Participation of workers in management of industries
Under the Government of India’s 20-Point Economic Programmes, a new scheme of shops and plants councils was introduced in 1975 after the emergency was declared in June 1975. In the following year 1976, the Government of India amended the constitution to incorporate workers participation in management as one of the Directive Principles of State Policy.
In June 1977, the Government of India set up a high-powered Expert Committee on Companies and MRTP Acts under the Chairmanship of Rajinder Sachar with terms of reference to:
(i) Consider the provisions of the Companies Act and MRTP Act and
(ii) To suggest measures participation in management and share capital of companies can be brought about. The Sachar Committee submitted its report in August 1978.
Meanwhile, the Janata Government also set up a "Committee Workers’ Participation Management and Equity" in September 1977 under the Chairmanship of Ravindra Varma the then Union Minister of Labour. The Committee consisted of 18 members representing Central Organisations of trade unions and employers and some of the States and professional institutions of management.
The strength of Committee increased to 21 by nominating three additional members in January 1978. The terms of reference of the Committee were to consider, among other things, the need for a statutory scheme for workers’ participation in management. The Committee was also to study and recommend an outline of a comprehensive scheme of workers participation at different levels of management in industrial establishments and undertakings.

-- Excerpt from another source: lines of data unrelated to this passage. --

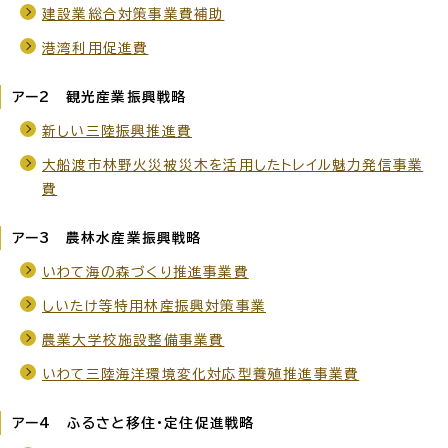
建設業総合対策事業費補助
港湾利用促進費
アー2 観光産業振興戦略
新しい三陸振興推進費
大船渡市林野火災被災木を活用したトレイル魅力発信事業
費
アー3 農林水産業振興戦略
いわて海の森づくり推進事業費
しいたけ等特用林産振興対策事業
農業大学校施設整備事業費
いわて三陸海洋環境変化対応型養殖推進事業費
アー4 ふるさと移住・定住促進戦略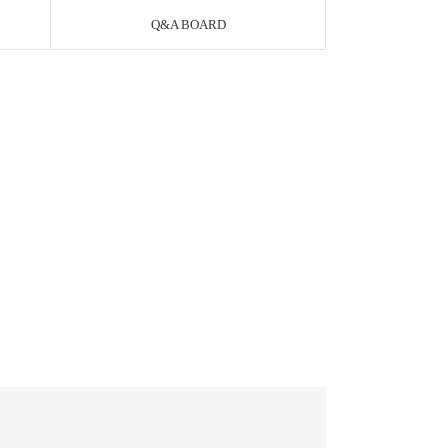
Q&A BOARD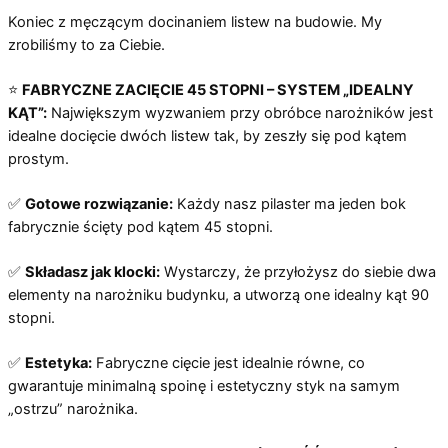
Koniec z męczącym docinaniem listew na budowie. My
zrobiliśmy to za Ciebie.
⭐
FABRYCZNE ZACIĘCIE 45 STOPNI – SYSTEM „IDEALNY
KĄT”:
Największym wyzwaniem przy obróbce narożników jest
idealne docięcie dwóch listew tak, by zeszły się pod kątem
prostym.
✅
Gotowe rozwiązanie:
Każdy nasz pilaster ma jeden bok
fabrycznie ścięty pod kątem 45 stopni.
✅
Składasz jak klocki:
Wystarczy, że przyłożysz do siebie dwa
elementy na narożniku budynku, a utworzą one idealny kąt 90
stopni.
✅
Estetyka:
Fabryczne cięcie jest idealnie równe, co
gwarantuje minimalną spoinę i estetyczny styk na samym
„ostrzu” narożnika.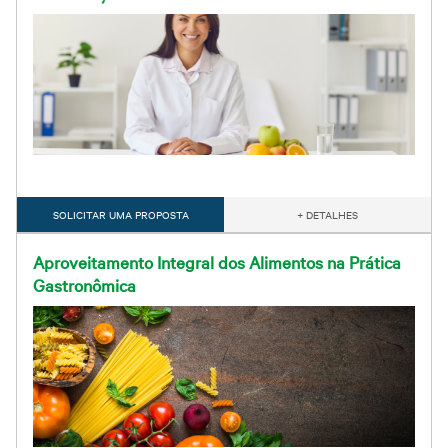
Grosso
Treinamentos
Abrir Solicitação no SAC
Cadastre-se em nossa
Newsletter
Downloads
Sesi Viva Bem
Treinamentos das
Credenciamento
Normas
Privacidade e Proteção
Regulamentadoras
Consultas e Exames
de Dados
Ocupacionais
SOLICITAR UMA PROPOSTA
+ DETALHES
Aproveitamento Integral dos Alimentos na Prática
Gastronômica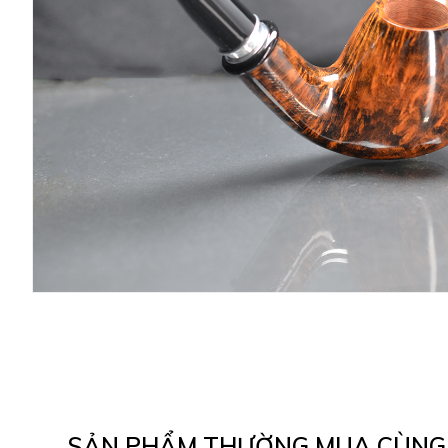
SẢN PHẨM THƯỜNG MUA CÙNG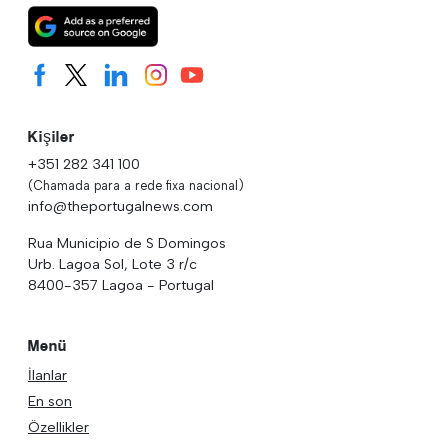
Kişiler
+351 282 341 100
(Chamada para a rede fixa nacional)
info@theportugalnews.com
Rua Municipio de S Domingos
Urb. Lagoa Sol, Lote 3 r/c
8400-357 Lagoa - Portugal
Menü
İlanlar
En son
Özellikler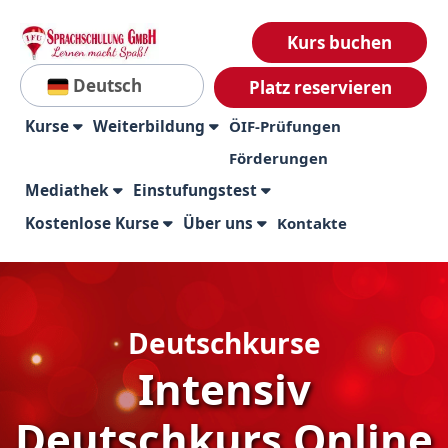
Kurs buchen
Deutsch
Platz reservieren
Kurse
Weiterbildung
ÖIF-Prüfungen
Förderungen
Mediathek
Einstufungstest
Kostenlose Kurse
Über uns
Kontakte
Deutschkurse
Intensiv
Deutschkurs Online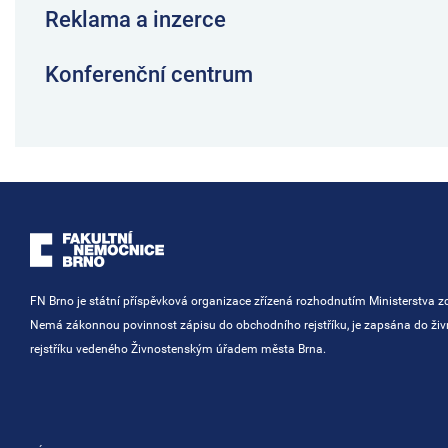
Reklama a inzerce
Konferenční centrum
FN Brno je státní příspěvková organizace zřízená rozhodnutím Ministerstva zd
Nemá zákonnou povinnost zápisu do obchodního rejstříku, je zapsána do ži
rejstříku vedeného Živnostenským úřadem města Brna.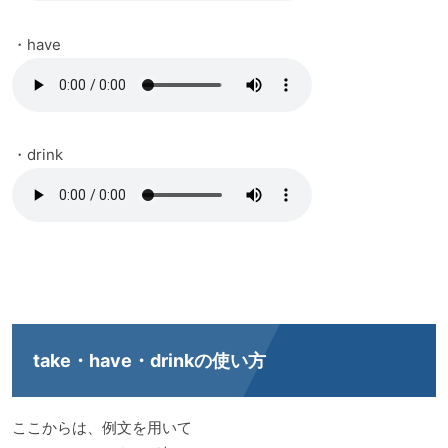
・have
・drink
take・have・drinkの使い方
ここからは、例文を用いて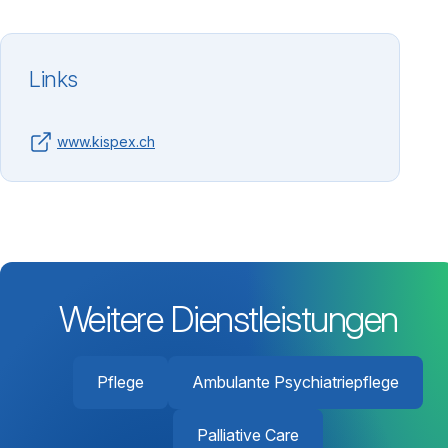
Links
www.kispex.ch
Weitere Dienstleistungen
Pflege
Ambulante Psychiatriepflege
Palliative Care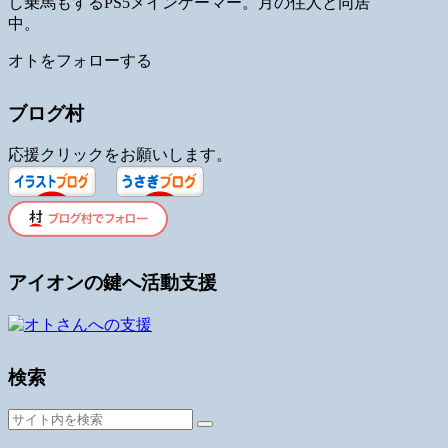
し乗馬もするPS5メインゲーマー。月の住人と同居
中。
オトをフォローする
ブログ村
応援クリックをお願いします。
アイオンの鍵へ活動支援
検索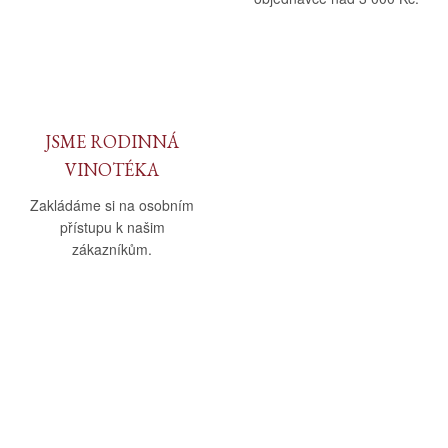
JSME RODINNÁ
VINOTÉKA
Zakládáme si na osobním
přístupu k našim
zákazníkům.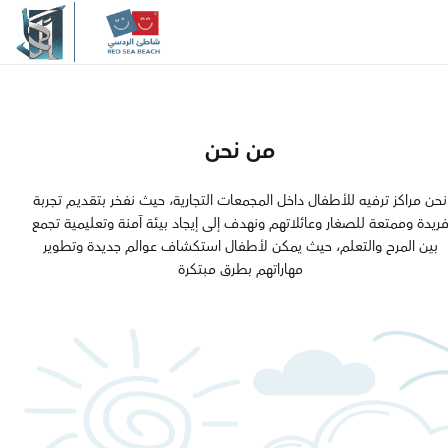
والجودة والابتكار، يسعي شاطئ 
إلى الارتقاء بمعايير الترفيــه العائل
المنطقة، مقدما نموذجاً يُجســد الـ
الحديثة
من نحن
مرحبًا بكم في
نحن مراكز ترفيه للأطفال داخل المجمعات التجارية، حيث نفخر بتقديـم تجربة
ريدة وممتعة للصغار وعائلاتهم ونهدف إلى إيجاد بيئة آمنة وتعليمية تجمع
بين المرح والتعلم، حيث يمكن لأطفال استكشاف عوالم جديدة وتطوير
شاطئ الردسي
مهاراتهم بطرق مبتكرة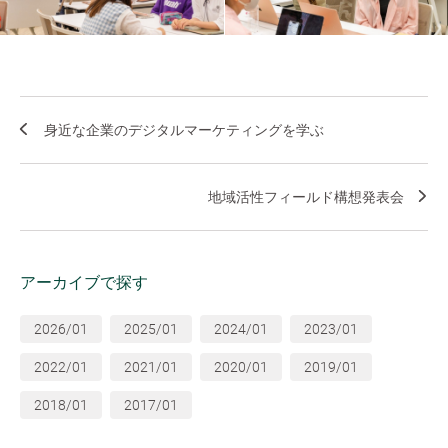
身近な企業のデジタルマーケティングを学ぶ
地域活性フィールド構想発表会
アーカイブで探す
2026/01
2025/01
2024/01
2023/01
2022/01
2021/01
2020/01
2019/01
2018/01
2017/01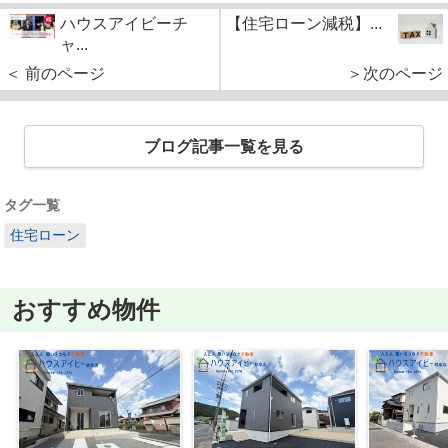
ハウスアイビーチ
【住宅ローン減税】...
ャ...
＜ 前のページ
＞次のページ
ブログ記事一覧を見る
タグ一覧
住宅ローン
おすすめ物件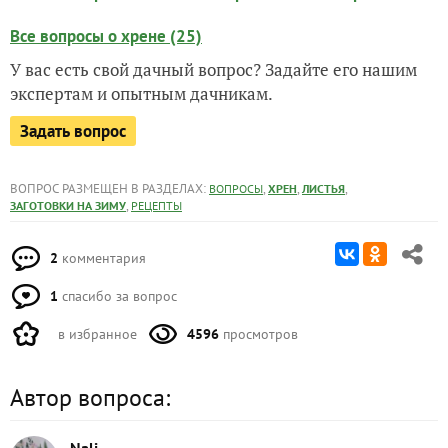
Все вопросы о хрене (25)
У вас есть свой дачный вопрос? Задайте его нашим
экспертам и опытным дачникам.
Задать вопрос
ВОПРОС РАЗМЕЩЕН В РАЗДЕЛАХ:
,
,
,
ВОПРОСЫ
ХРЕН
ЛИСТЬЯ
,
ЗАГОТОВКИ НА ЗИМУ
РЕЦЕПТЫ
2
комментария
1
спасибо за вопрос
в избранное
4596
просмотров
Автор вопроса: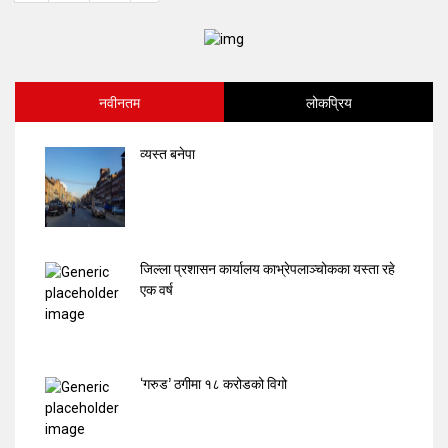
नवीनतम
लोकप्रिय
व्यस्त बनेपा
जिल्ला प्रशासन कार्यालय काभ्रेपलाञ्चोकका यस्ता रहे
एक वर्ष
‘गरुड’ ठगीमा १८ करोडको विगो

The Committee submitted its report to the Government in March 1979. The report showed that the majority of the members favoured adoption of a three-tier system of participation, viz., at the shop, plant and corporate or board levels.
However, the employer of private sector did not favour board or corporate level participation in management. It also recommended to enact legislation on workers participation in management covering all undertakings, be public or private, employing 500 or more workers.
The Government accepted the recommendations made by the 21-Member Committee on Workers’ Participation in Management and Equity. Based on a review of the working of the various schemes of workers’ participation in management and experiences so gamed the Government formulated and notified a new comprehensive scheme on a voluntary basis for ‘Workers’ Participation in Management’ on 30th December, 1983.
The salient features of the scheme were:
1. The scheme will be non-legislative.
2. It will apply to all central public sector enterprises, except those specifically exempted.
3. It envisaged constitution of bipartite forums at shop and plant levels.
4. The mode of representation of workers representatives was to be determined by consultation with the concerned unions.
5. A wide range of work related issues were brought within the ambit of the councils.
However, a host of constraints such as multiplicity of unions, inter-union rivalry, lack of proper knowledge on the part of workers about the scheme, etc., served as stumbling blocks in the successful working of the scheme.
Separation of judiciary from executive
Article 50 lays emphasis to separate judiciary from executive. But in practice we find that the executive also exercises the powers of judiciary as in appointment of judges. (Articles 124, 126 & Article 127). The legislative (either House of Parliament) also exercises judicial function in removal of President (Article 56) in the prescribed manner. Judiciary also exercises legislative power; High Court and Supreme Court are empowered to make certain rules legislative in character. Whenever High Court or the Supreme Court finds a certain provision of law against the Constitution or public policy it declares the same null and void, and then amendments may be incorporated in the Legal System. Some time High Court and Supreme Court formulate the principles on the point where law is silent. This power is also legislative in character.